WASHINGTON — The White House warned that anyone leaving New York City should self-quarantine for 14 days, in the latest attempt to limit the spread of the novel coronavirus from the city that’s become the epicenter of the outbreak in the United States.
Roughly 1 in 1,000 people in and around the city are infected, White House officials said Tuesday evening, warning that those who leave the city risk seeding the infection in new places.
“We have to deal with the New York City metropolitan area as a high risk area,” said Vice President Mike Pence, head of the White House Coronavirus Task Force.
The rate of infection in New York State, where more than 25,000 cases have been confirmed, is now doubling about every three days, Gov. Andrew Cuomo announced in a heated press conference earlier Tuesday.
“Everybody who was in New York should be self-quarantining for the next 14 days to ensure that the virus doesn’t spread to others.”

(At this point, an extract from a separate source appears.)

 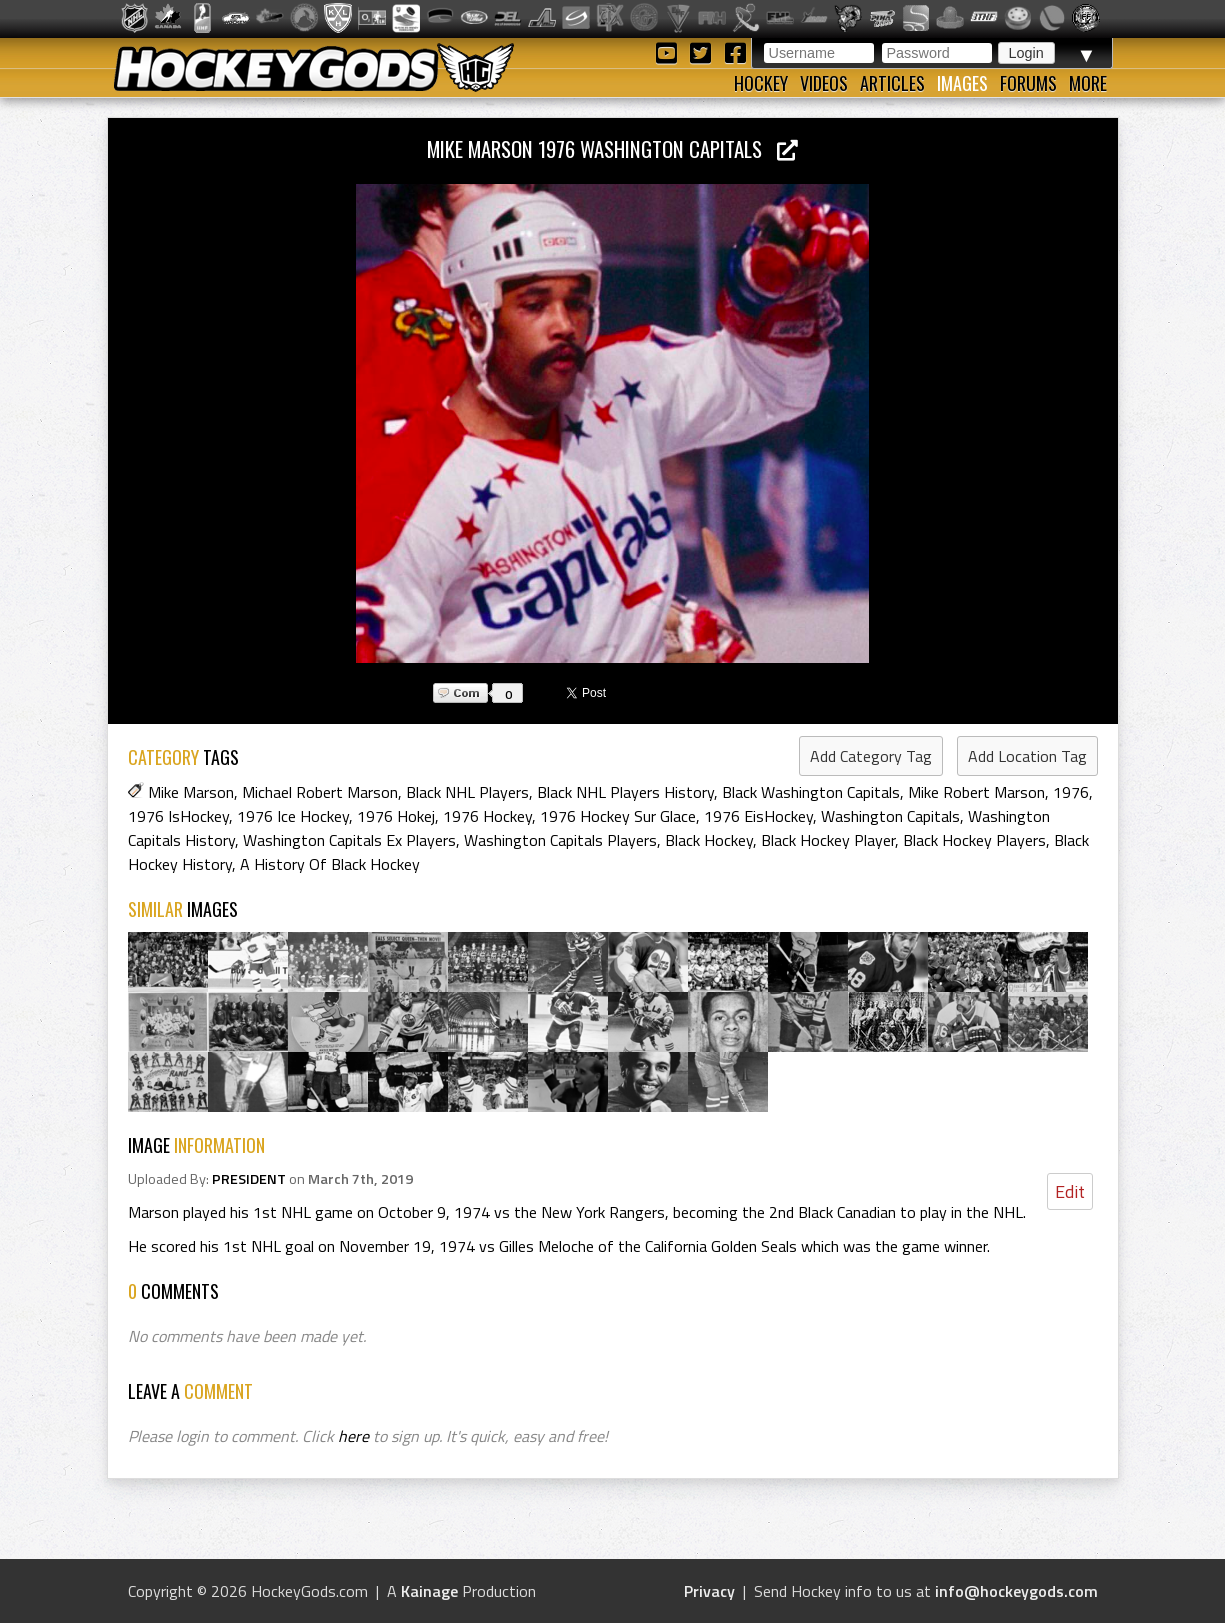 I want to click on Mike Marson 1976 Washington Capitals, so click(x=612, y=148).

“Everybody who was in New York should be self-quarantining for the next 14 days to ensure that the virus doesn’t spread to others, no matter where they have gone, whether it’s Florida, North Carolina or out to far reaches of Long Island,” said Dr. Deborah Birx, a member of the coronavirus task force.
About 60% of all new cases in the U.S. were being recorded in the New York City area, Birx said, adding that there is already evidence of people from New York City taking the virus with them when they leave.
“We are starting to see new cases across Long Island that suggest people have left the city,” Birx said. “This will be very critical.”
Despite the swirling crisis in New York, Trump suggested Tuesday evening that restrictions could be loosened within the next few weeks in other parts of the country, including relatively sparsely populated areas in the Midwest, West and Texas — if the low rates of infection in those areas hold.
Asked about his suggestion earlier in the afternoon that the U.S. might begin to reopen the economy nationally by Easter, Trump said he more or less picked that date out of thin air himself.
“I just thought it was a beautiful time,” Trump said.
In New York earlier Tuesday, Cuomo struck a more urgent note. If the coronavirus pandemic was once a freight train hurtling towards Americans, Cuomo said, “we’re now looking at a bullet train.”